Council has no discretion in these matters. The money has to go exactly where voters decreed years ago, and can’t be used for other needs, no matter how pressing.

To add insult to injury, the city has  as little control over PPRTA, a regional authority which is directed by a nine-person board of directors, three of whom are Colorado Springs city council members. The remaining six include three county commissioners, and representatives from Manitou, Ramah and Green Mountain Falls. The latter three municipalities have populations of 4,980, 120, and 773, compared to the city’s population of 414,658. Tax revenues from city residents supply at least two-thirds of the authority’s funds.

It’s not exactly taxation without representation, but it’s certainly taxation with scanty representation.

PSST revenues must go to public safety, as defined in the 2001 voter-approved measure. Most of us believe, with reason, that public safety is the primary function of government (and if you disagree, ask the unfortunate citizens of Iraq, Pakistan, Congo or northern Mexico).

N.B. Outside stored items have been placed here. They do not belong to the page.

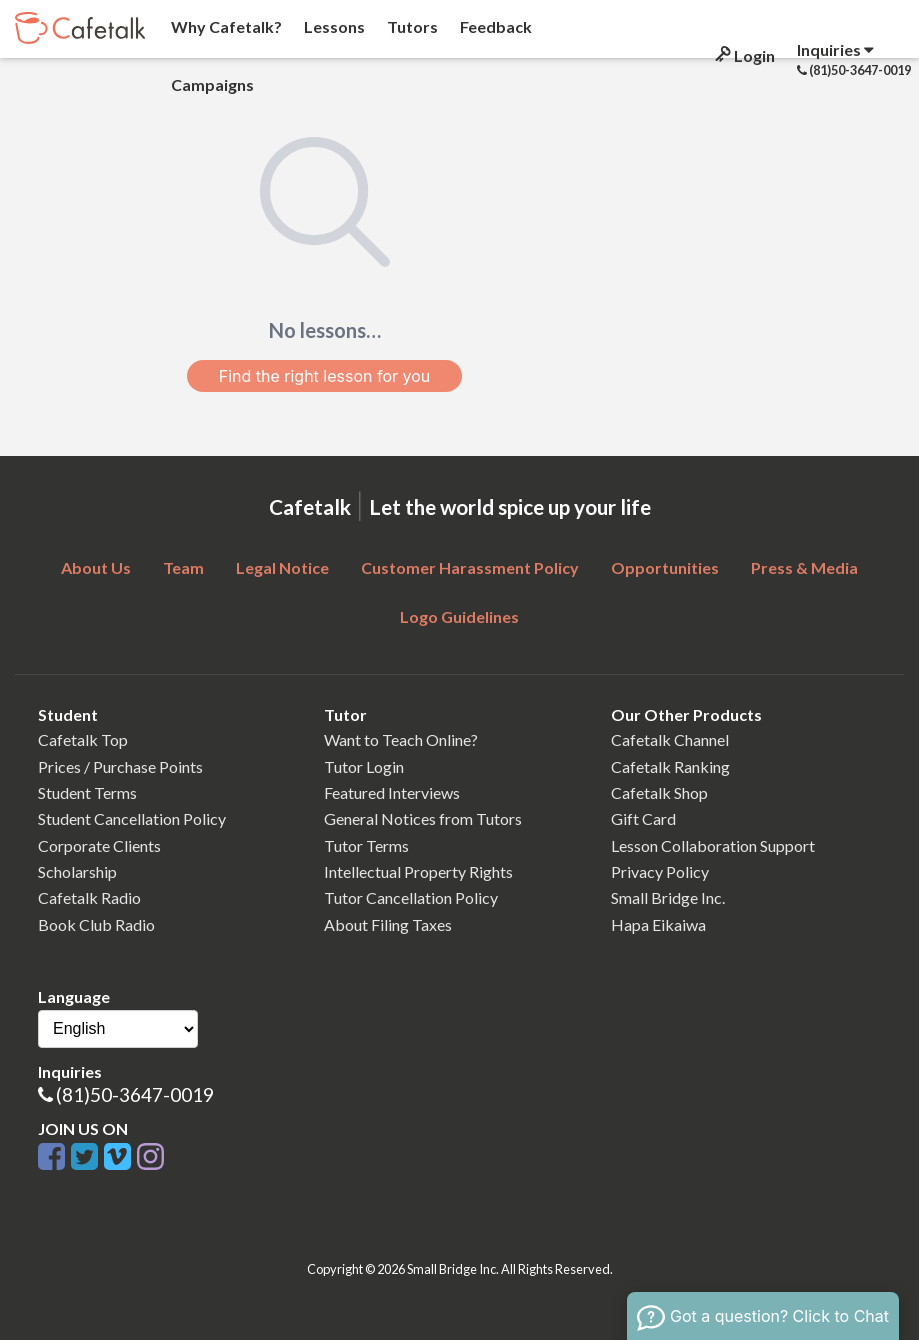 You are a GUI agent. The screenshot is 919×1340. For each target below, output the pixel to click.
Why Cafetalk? (225, 26)
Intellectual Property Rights (418, 871)
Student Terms (87, 792)
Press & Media (804, 567)
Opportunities (665, 567)
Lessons (333, 26)
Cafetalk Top (83, 739)
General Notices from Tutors (423, 818)
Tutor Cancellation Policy (411, 897)
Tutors (411, 26)
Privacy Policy (660, 871)
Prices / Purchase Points (120, 766)
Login (743, 55)
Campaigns (211, 84)
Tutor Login (364, 766)
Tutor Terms (366, 845)
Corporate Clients (99, 845)
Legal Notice (282, 567)
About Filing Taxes (388, 924)
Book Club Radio (96, 924)
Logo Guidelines (459, 616)
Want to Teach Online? (401, 739)
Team (183, 567)
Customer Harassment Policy (470, 567)
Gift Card (643, 818)
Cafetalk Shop (659, 792)
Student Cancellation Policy (132, 818)
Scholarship (77, 871)
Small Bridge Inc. (668, 897)
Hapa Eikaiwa (658, 924)
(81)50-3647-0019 (135, 1094)
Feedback (494, 26)
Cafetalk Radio (89, 897)
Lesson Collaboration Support (713, 845)
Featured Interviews (392, 792)
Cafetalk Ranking (670, 766)
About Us (96, 567)
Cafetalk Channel (670, 739)
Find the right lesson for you (325, 376) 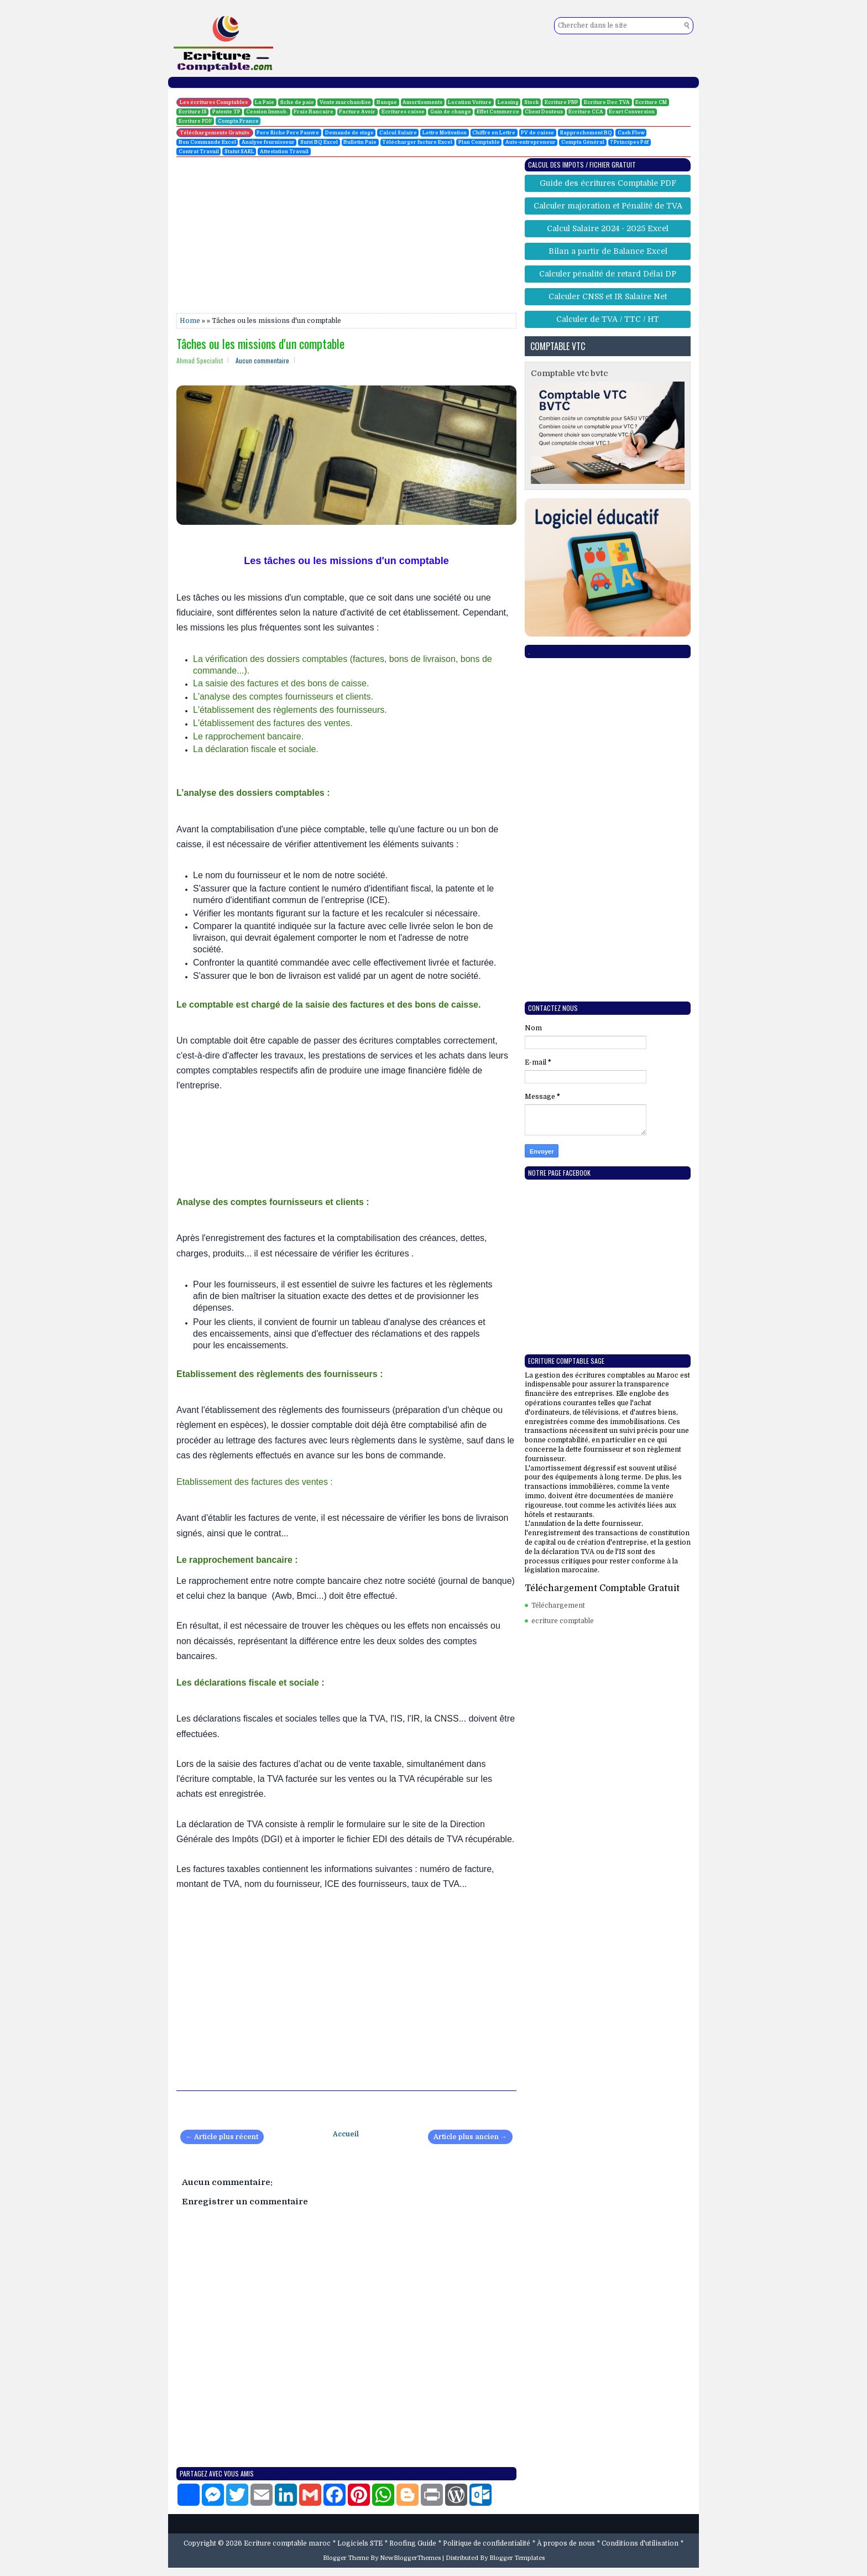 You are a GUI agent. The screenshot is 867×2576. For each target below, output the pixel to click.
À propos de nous (566, 2543)
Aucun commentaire (262, 360)
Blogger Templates (517, 2558)
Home (190, 321)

But that doesn’t mean that the needs of public safety are absolute and invariable.

All three measures reflect citizen distrust of government. Thanks to both tireless propagandizing from the anti-tax right and a certain arrogant incompetence on the part of some municipal officials, voters have concluded that Colorado Springs elected officials couldn’t manage a one-car funeral. So we tell them how to spend our money, and they have no choice but to comply.

Will the voters eventually relent, and go back to that quaintly archaic governmental model that we call “Representative Government” ? I doubt it. We’d rather make a mess of things in our own antic way than let Rivera, Gallagher, Small and Paige mess it up for us.

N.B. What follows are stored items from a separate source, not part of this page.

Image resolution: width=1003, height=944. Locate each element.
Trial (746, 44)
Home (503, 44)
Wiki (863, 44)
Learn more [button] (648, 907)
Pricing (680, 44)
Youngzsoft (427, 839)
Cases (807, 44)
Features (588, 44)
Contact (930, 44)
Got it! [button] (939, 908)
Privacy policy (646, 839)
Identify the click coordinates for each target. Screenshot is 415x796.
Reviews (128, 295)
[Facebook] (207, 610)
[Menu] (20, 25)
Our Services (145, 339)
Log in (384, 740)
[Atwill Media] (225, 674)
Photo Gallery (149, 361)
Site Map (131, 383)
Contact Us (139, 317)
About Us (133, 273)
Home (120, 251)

Meanwhile, it was interesting to note that Denver was among the top five fastest-growing large counties in the United States during 2008-2009. Unlike El Paso, Weld or Douglas, Denver is landlocked, with little vacant, developable land.

Denver grew twice as fast as the Colorado Springs metro area, which increased by 1.5 percent.

Does this mean the end of urban sprawl, the abandonment of remote suburbs, and the renaissance of core cities everywhere? Hardly, since of the remaining five fastest growing counties, two are Dallas/Fort Worth suburbs, one is an Austin suburb, and the fourth is the site of North Carolina’s research triangle.

But Denver’s growth sends an interesting message to Colorado Springs. We need to slavishly copy our big brother to the north by promoting infill development, revitalizing our historic core, and improving public infrastructure.

It won’t be that difficult. Just devise a new silo, put it on the ballot, and keep the proceeds away from Council.

They’ll just use the money for parks and streetlights, greedy do-nothings that they are.